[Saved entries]
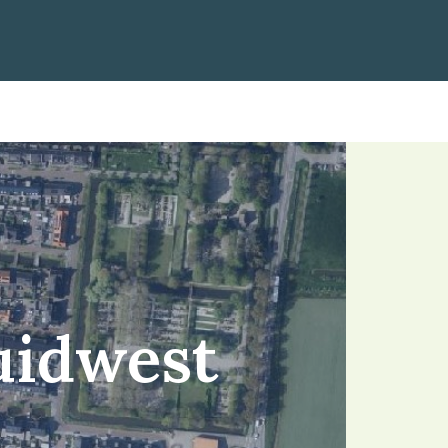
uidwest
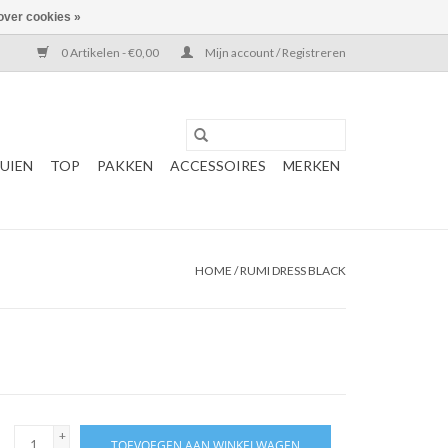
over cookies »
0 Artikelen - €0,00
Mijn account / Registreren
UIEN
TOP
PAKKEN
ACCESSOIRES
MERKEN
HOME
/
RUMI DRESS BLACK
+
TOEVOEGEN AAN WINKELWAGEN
--
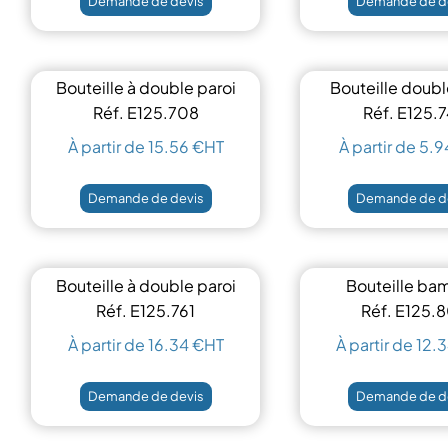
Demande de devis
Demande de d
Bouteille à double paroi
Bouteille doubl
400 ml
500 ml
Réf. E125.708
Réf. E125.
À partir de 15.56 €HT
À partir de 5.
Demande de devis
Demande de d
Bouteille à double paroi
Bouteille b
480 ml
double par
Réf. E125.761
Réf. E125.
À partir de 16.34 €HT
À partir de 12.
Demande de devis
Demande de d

• _Task to complete_
Whenever a line above has the word "Bouteille" in it, copy that line.

• _Solution for this exercise_
Bouteille à double paroi
Bouteille doubl
Bouteille à double paroi
Bouteille b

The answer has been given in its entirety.